Hint: The schema which owns the tables must have sufficient quota on the Flashback Archive tablespace.
Now I have Flashback Archive enabled for the tables. Looking at the right hand grid in Toad the flashback tablespace name is empty and the total space of the flashback table is 0. This is because the flashback tables will be created on the fly with the first DML.
As can be seen below, the flashback tablespace and total space columns have valid data as soon as the first change occurs:
But what about the queries?
Let’s trace it again.
It’s a huge difference to the first example with the Undo Tablespace. Instead of one subquery we now have 9 (!) and the execution time is (even that this is in milliseconds) remarkable.
If you look at the second subquery a table named like “SYS_FBA” is shown. This is the corresponding flashback archive table. To see the link between the tables you can use the view „DBA_FLASHBACK_ARCHIVE_TABLES“.
And this is the dataset in the Flashback Archive table.
After this very successful example I had to do some additional tests to show what happens, if you add a column to a table. As an example I added the column “CHANGEDATE” to the table “STATUS”.
And this is the result:
Table or View does not exist! But the table STATUS exists as you can see in Toad. But unfortunately the corresponding Flashback Table does not exist yet.

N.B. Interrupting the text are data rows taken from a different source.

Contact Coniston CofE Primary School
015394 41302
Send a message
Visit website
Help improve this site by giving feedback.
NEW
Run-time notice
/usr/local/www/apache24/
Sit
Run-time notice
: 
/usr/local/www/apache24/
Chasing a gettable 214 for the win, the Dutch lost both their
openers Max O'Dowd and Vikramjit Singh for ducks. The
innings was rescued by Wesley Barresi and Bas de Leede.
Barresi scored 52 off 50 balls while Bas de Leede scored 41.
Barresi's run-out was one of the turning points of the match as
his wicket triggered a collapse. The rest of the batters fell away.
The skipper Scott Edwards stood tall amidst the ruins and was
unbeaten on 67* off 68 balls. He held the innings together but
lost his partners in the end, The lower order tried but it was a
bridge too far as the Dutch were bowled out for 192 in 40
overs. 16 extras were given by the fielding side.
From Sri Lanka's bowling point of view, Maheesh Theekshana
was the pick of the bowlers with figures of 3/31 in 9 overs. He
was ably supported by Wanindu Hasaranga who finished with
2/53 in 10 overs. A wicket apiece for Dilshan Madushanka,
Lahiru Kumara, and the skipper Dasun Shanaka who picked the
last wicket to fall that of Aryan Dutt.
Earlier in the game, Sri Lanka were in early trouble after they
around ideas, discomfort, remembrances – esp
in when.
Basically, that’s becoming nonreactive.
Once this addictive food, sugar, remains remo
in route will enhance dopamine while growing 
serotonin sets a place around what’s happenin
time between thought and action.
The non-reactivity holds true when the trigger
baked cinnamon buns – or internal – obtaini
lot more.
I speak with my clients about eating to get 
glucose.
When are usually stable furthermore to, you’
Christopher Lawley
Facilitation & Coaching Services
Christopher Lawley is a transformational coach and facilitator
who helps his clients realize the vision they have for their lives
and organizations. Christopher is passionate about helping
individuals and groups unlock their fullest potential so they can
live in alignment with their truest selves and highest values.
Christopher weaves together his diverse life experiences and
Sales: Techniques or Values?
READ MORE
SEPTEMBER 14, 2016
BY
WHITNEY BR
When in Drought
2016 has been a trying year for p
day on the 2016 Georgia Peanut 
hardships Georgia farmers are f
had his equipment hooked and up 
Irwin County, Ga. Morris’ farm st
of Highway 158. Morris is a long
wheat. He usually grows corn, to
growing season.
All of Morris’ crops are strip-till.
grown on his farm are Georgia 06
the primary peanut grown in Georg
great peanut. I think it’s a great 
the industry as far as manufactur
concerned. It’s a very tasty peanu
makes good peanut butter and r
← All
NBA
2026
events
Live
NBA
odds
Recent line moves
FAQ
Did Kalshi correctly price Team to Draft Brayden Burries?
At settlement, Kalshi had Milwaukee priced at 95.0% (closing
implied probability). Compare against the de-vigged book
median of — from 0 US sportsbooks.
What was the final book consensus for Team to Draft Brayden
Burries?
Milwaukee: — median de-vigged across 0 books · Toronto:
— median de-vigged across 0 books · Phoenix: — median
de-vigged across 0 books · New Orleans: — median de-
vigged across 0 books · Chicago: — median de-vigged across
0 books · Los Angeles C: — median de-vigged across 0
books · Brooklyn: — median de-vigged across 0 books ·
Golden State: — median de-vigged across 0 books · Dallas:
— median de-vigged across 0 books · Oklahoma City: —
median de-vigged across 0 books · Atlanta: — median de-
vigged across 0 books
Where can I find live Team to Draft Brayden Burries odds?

This means that you are not able to change a table as long as the corresponding flashback table does not exist. While doing some more tests I ended up in a mess. Even adding some rows to the STATUS table did not cause the corresponding flashback table to show up. I dropped the flashback area and tables and recreated them without success.
So I guess I have to invest some more time to find out what went wrong. I must admit that from my point of view there is still “room for improvement”.